- _Given records_:
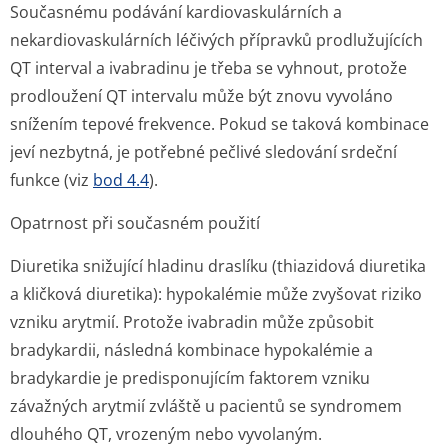
Současnému podávání kardiovaskulárních a
nekardiovasku­lárních léčivých přípravků prodlužujících
QT interval a ivabradinu je třeba se vyhnout, protože
prodloužení QT intervalu může být znovu vyvoláno
snížením tepové frekvence. Pokud se taková kombinace
jeví nezbytná, je potřebné pečlivé sledování srdeční
funkce (viz
bod 4.4
).
Opatrnost při současném použití
Diuretika snižující hladinu draslíku (thiazidová diuretika
a kličková diuretika): hypokalémie může zvyšovat riziko
vzniku arytmií. Protože ivabradin může způsobit
bradykardii, následná kombinace hypokalémie a
bradykardie je predisponujícím faktorem vzniku
závažných arytmií zvláště u pacientů se syndromem
dlouhého QT, vrozeným nebo vyvolaným.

- _Your task_:
Copy every line above that holds the word "diuretika".

- _Written solution_:
Diuretika snižující hladinu draslíku (thiazidová diuretika
a kličková diuretika): hypokalémie může zvyšovat riziko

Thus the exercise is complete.